Material for this task
══════════════════════════════
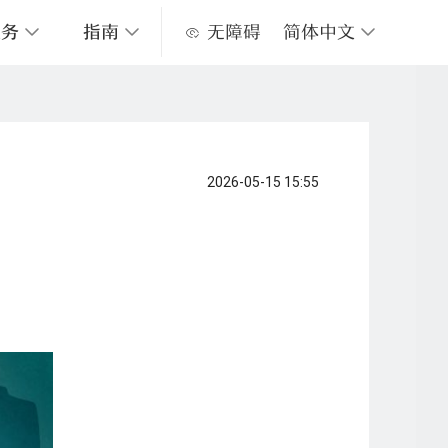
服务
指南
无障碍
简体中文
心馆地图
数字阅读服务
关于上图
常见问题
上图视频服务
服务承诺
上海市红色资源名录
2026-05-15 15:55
══════════════════════════════
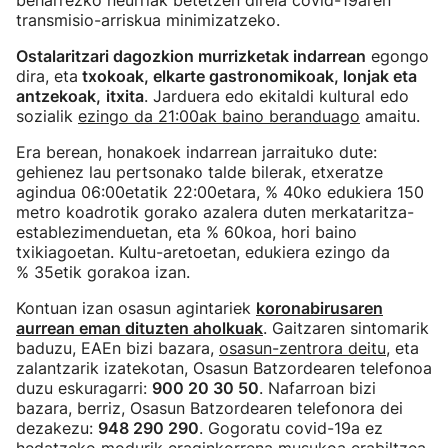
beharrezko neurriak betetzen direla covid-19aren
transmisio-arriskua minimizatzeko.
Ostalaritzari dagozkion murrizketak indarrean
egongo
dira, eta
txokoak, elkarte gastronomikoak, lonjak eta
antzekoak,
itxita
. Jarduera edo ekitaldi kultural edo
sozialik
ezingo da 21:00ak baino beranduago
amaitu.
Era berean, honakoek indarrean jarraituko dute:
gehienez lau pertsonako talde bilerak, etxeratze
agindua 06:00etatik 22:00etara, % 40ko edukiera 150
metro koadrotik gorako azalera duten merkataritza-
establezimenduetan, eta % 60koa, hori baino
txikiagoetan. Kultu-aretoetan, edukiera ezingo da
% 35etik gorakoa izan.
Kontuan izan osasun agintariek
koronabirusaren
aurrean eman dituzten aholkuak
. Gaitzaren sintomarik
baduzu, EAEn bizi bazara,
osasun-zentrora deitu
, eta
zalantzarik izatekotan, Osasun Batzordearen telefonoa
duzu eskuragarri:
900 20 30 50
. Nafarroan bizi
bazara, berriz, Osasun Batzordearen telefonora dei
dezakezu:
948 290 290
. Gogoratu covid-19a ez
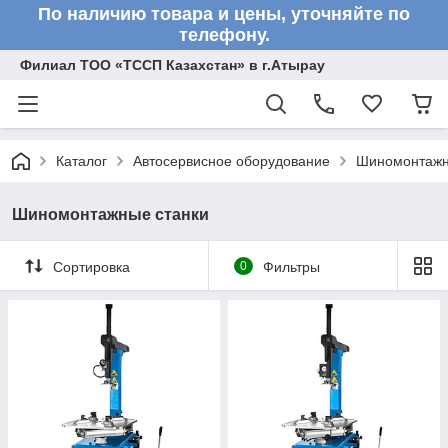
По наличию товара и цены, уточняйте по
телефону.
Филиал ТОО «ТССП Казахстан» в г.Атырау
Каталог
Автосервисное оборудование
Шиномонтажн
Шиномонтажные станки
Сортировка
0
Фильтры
══════════════════════════════
Problem statement
Check each line of the material for the string "covid", then state how many lines have it and nothing more.

Written answer
2